George Kaiser quietly owns empires in oil and gas, banking, and private equity. His father, an attorney, fled Nazi Germany in 1933 and ultimately landed in Tulsa where the family finally settled in 1940. George was born two years later. He went on to earn a Harvard MBA then joined his father and uncle at their small E&P known as Kaiser-Francis Oil Co. When his father passed in 1969, Kaiser bought out his uncle and over a short time grew Kaiser-Francis into one of the most successful upstream operators in the nation. The company currently operates in Okla., Texas, N.M., Wyo., N.D., and La.

Following the rapid growth of his oil and gas company, Kaiser in 1991 acquired Bank of Oklahoma for $60 million and a 60% ownership, launching his personal wealth into the stratosphere. He created Argonaut Private Equity in 2002, which today manages billion-dollar investments in 19 companies including those energy related. He’s also a tireless champion for education and recovery among the city’s impoverished and marginalized.
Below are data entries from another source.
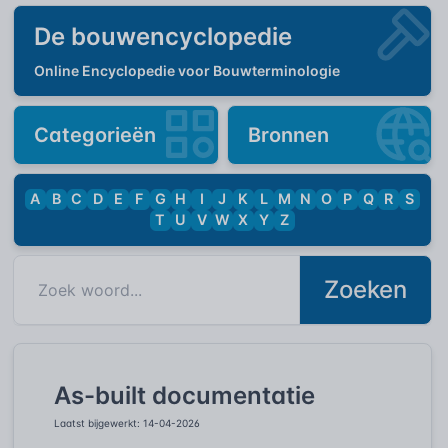
De bouwencyclopedie
Online Encyclopedie voor Bouwterminologie
Categorieën
Bronnen
A
B
C
D
E
F
G
H
I
J
K
L
M
N
O
P
Q
R
S
T
U
V
W
X
Y
Z
Zoeken
As-built documentatie
Laatst bijgewerkt: 14-04-2026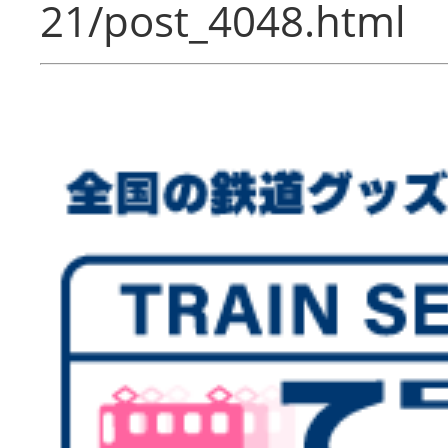
21/post_4048.html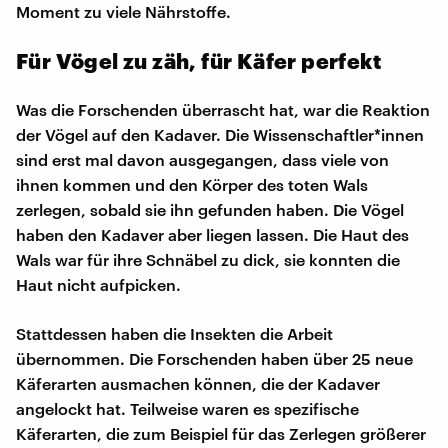
Moment zu viele Nährstoffe.
Für Vögel zu zäh, für Käfer perfekt
Was die Forschenden überrascht hat, war die Reaktion
der Vögel auf den Kadaver. Die Wissenschaftler*innen
sind erst mal davon ausgegangen, dass viele von
ihnen kommen und den Körper des toten Wals
zerlegen, sobald sie ihn gefunden haben. Die Vögel
haben den Kadaver aber liegen lassen. Die Haut des
Wals war für ihre Schnäbel zu dick, sie konnten die
Haut nicht aufpicken.
Stattdessen haben die Insekten die Arbeit
übernommen. Die Forschenden haben über 25 neue
Käferarten ausmachen können, die der Kadaver
angelockt hat. Teilweise waren es spezifische
Käferarten, die zum Beispiel für das Zerlegen größerer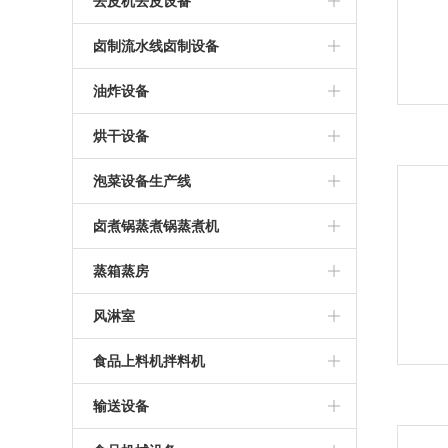
脱硫机
去皮机去皮设备
毛刷清洗机毛辊清洗机设备
清洗蒸煮线
酱腌菜脱盐机
毛辊去皮清洗机
卤制流水线卤制设备
水果清洗机设备
卤煮蒸煮
鱼油炸卤制线设备
油炸设备
蔬菜清洗机设备
漂烫机漂烫流水线
豆干卤制流水线
油炸单机油炸单锅
烘干设备
腐竹豆皮油皮油炸流水线
烘房烘箱
泡菜设备生产线
花生米油炸锅油炸流水线
不锈钢烘干房烘干盘
泡菜流水线
卤煮锅蒸煮锅蒸煮机
烘干房烘干机烘干流水线
蒸煮机
蒸箱蒸房
肉制品烘干设备
蒸煮锅
不锈钢蒸箱蒸房蒸柜
风淋室
豆制品烘干设备
卤煮锅
全自动不锈钢风淋室
食品上料机拌料机
翻桶机
输送设备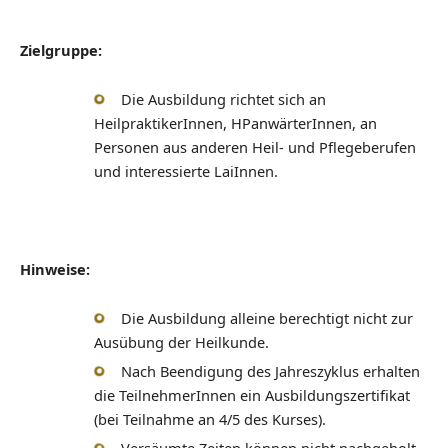
Zielgruppe:
Die Ausbildung richtet sich an
HeilpraktikerInnen, HPanwärterInnen, an
Personen aus anderen Heil- und Pflegeberufen
und interessierte LaiInnen.
Hinweise:
Die Ausbildung alleine berechtigt nicht zur
Ausübung der Heilkunde.
Nach Beendigung des Jahreszyklus erhalten
die TeilnehmerInnen ein Ausbildungszertifikat
(bei Teilnahme an 4/5 des Kurses).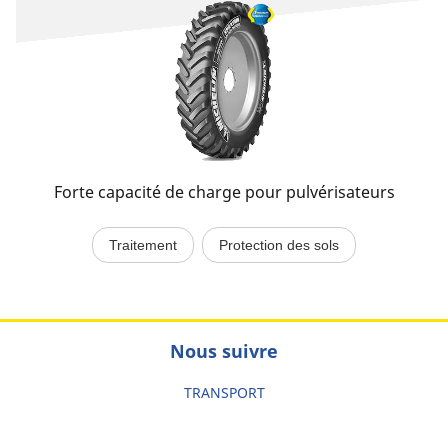
Forte capacité de charge pour pulvérisateurs
Traitement
Protection des sols
Nous suivre
TRANSPORT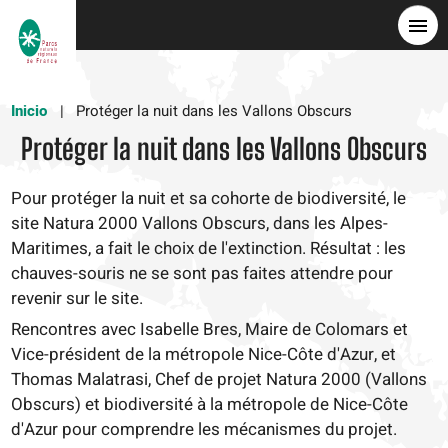
Pasar
al
contenido
principal
Inicio
Protéger la nuit dans les Vallons Obscurs
Protéger la nuit dans les Vallons Obscurs
Pour protéger la nuit et sa cohorte de biodiversité, le
site Natura 2000 Vallons Obscurs, dans les Alpes-
Maritimes, a fait le choix de l'extinction. Résultat : les
chauves-souris ne se sont pas faites attendre pour
revenir sur le site.
Rencontres avec Isabelle Bres, Maire de Colomars et
Vice-président de la métropole Nice-Côte d'Azur, et
Thomas Malatrasi, Chef de projet Natura 2000 (Vallons
Obscurs) et biodiversité à la métropole de Nice-Côte
d'Azur pour comprendre les mécanismes du projet.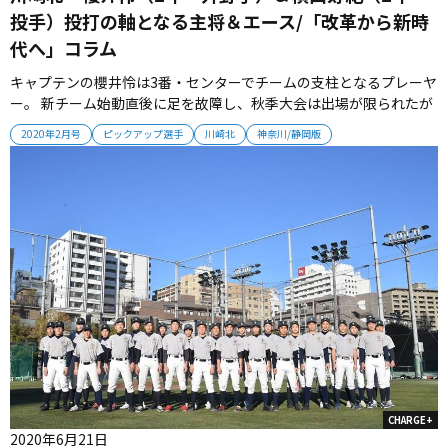
投手）投打の軸となる主将＆エース/「改革から新時
代へ」コラム
キャプテンの櫻井怜は3番・センターでチームの支柱となるプレーヤ
ー。 新チーム始動直後に足を故障し、秋季大会は出場が限られたが
ベンチでも主将としての役割を果たした。 長打より打率を求めてい
2020年2月号
ピックアップ選手
川崎北
神奈川/静岡版
るという打撃は、冬場にパワーアップを試みる。 櫻井主将は「チー
ム内だけでなく、外の人からも『川崎北のキャプテンはすごい』と
言われるよう...
CHARGE+
2020年6月21日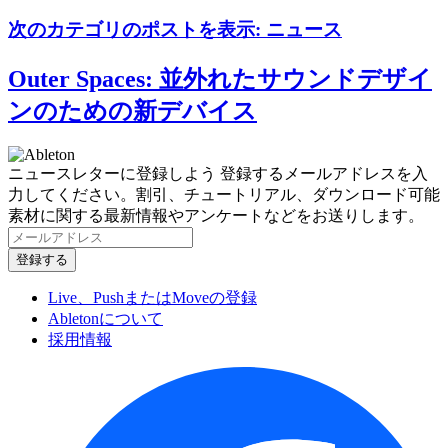
次のカテゴリのポストを表示:
ニュース
Outer Spaces: 並外れたサウンドデザイ
ンのための新デバイス
ニュースレターに登録しよう
登録するメールアドレスを入
力してください。割引、チュートリアル、ダウンロード可能
素材に関する最新情報やアンケートなどをお送りします。
Live、PushまたはMoveの登録
Abletonについて
採用情報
But Kaiser doesn’t believe in check-writing handouts. Through his George Kaiser Family Foundation, the now 78-year-old develops and finances ground-breaking programs and initiatives that merge every requirement to deliver meaningful results. He, along with other private investors, built the 100-acre Gathering Place in 2014—now a Tulsa icon intended to unite every socioeconomic group at a learning park uniquely created for everyone. Kaiser has invested more than $10 billion in Tulsa and its citizens, putting him third behind Warren Buffett and Bill and Melinda Gates as the largest American philanthropists. But there’s that annoying ranking again.

Several years ago Warren Buffett famously quipped to Forbes, “I’d fight for the opportunity to be president of the George Kaiser fan club.”  Somehow, we don’t think he’s alone.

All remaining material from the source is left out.